En ese año Mitsubishi continuó utilizando métodos de prueba que ya habían sido invalidados en Japón, su país natal. Y no sólo eso. La firma nipona reutilizó además datos técnicos de determinados modelos para medir el consumo de otros automóviles, admitió ayer en una rueda de prensa Tetsuro Aikawa, presidente de Mitsubishi.

La compañía automovilística echó mano de los datos técnicos más favorables posibles para cuatro modelos de minivehículos. ¿El objetivo?
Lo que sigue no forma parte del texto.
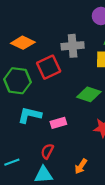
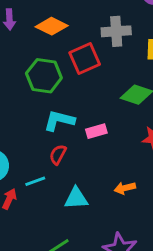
red semicircle: (47, 151) -> (58, 155), moved
orange arrow: (81, 166) -> (125, 188), turned 42

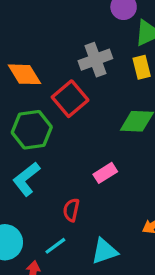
orange diamond: (52, 26) -> (25, 74), turned 48
cyan L-shape: (59, 121) -> (26, 179), moved, turned -36

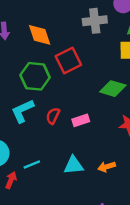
gray cross: (95, 60) -> (95, 21), moved
red semicircle: (71, 210) -> (53, 116), moved
cyan triangle: (104, 251) -> (74, 165), moved

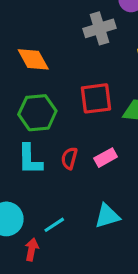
red square: (68, 60) -> (96, 98), moved, turned 30
cyan L-shape: (23, 111) -> (30, 159), turned -55

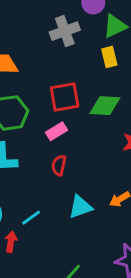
red semicircle: (69, 158) -> (59, 165), moved
pink rectangle: (106, 158) -> (56, 131), moved

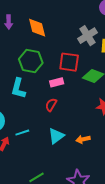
gray cross: (65, 31) -> (87, 36), moved, turned -30
cyan triangle: (80, 207) -> (56, 136), turned -36

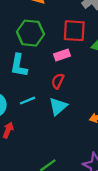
cyan line: (22, 133) -> (28, 101), moved
cyan triangle: (56, 136) -> (58, 106), moved

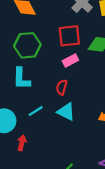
pink rectangle: (62, 55) -> (70, 61), moved
cyan triangle: (58, 106) -> (66, 112), turned -42

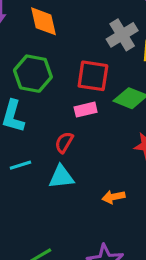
cyan triangle: (66, 112) -> (61, 177), turned -48

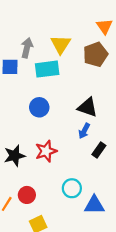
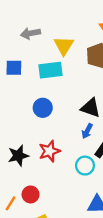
gray arrow: (27, 48) -> (31, 33), moved, turned -114
cyan circle: (72, 188) -> (85, 166), moved

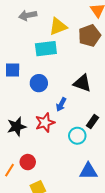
yellow triangle: (64, 46) -> (58, 26), turned 36
blue square: (14, 68) -> (13, 70), moved
blue arrow: (87, 131) -> (61, 104), moved

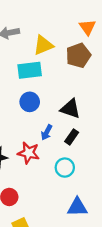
blue circle: (39, 83) -> (30, 102), moved
black rectangle: (92, 122) -> (72, 137), moved
red star: (45, 123) -> (29, 153), turned 30

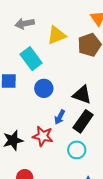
cyan rectangle: (30, 70) -> (31, 59), moved, turned 60
black rectangle: (72, 137) -> (83, 121), size x1.5

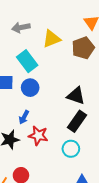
blue circle: (44, 88) -> (30, 88), moved
blue arrow: (60, 117) -> (24, 117), moved

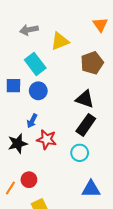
brown pentagon: (83, 48) -> (92, 63), moved

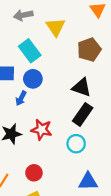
yellow triangle: (60, 41) -> (56, 27), turned -42
blue arrow: (32, 121) -> (21, 98), moved
red circle: (29, 180) -> (34, 173), moved

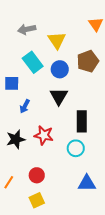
blue circle: (33, 79) -> (60, 69), moved
black triangle: (82, 87) -> (59, 96), moved, turned 42
black rectangle: (83, 114) -> (82, 121), turned -35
Que sus resultados en las pruebas de combustible fueran exagerados en un 10%, señaló Aikawa.

Para evaluar el gasto de combustible en sus coches Mitsubishi utilizaba métodos basados en los estándares estadounidenses, pensados sobre todo para la conducción en autopista y que no se ajustaban a la normativa nipona, centrada en el rendimiento de los automóviles en entornos urbanos.

Desde el pasado 20 de abril Mitsubishi entonara al “mea culpa” y confesara sus mentiras, el fabricante japonés ha perdido el 47% de su valor en los mercados bursátiles.

Por otra parte, y ante las enormes dimensiones del escándalo protagonizado por Mitsubishi, el Gobierno de Japón anunció hoy que efectuaría sus propias pruebas de consumo de combustible a cuatro modelos de Mitsubishi tras conocerse que la empresa nipona manipuló los datos sobre eficiencia energética de estos vehículos durante años.

Conviene recordar que, falseando los controles de consumo de sus coches, Mitsubishi recibió cuantiosas ayudas públicas por parte del ejecutivo japonés, al que, como a los consumidores, tendrá forzosamente que indemnizar.

Algunos creen que el escándalo podría haber dejado tocado de muerte a Mitsubishi, puesto que las elevadísimas indemnizaciones que tendrá que pagar la firma nipona dejarán muy probablemente bajo mínimos sus arcas.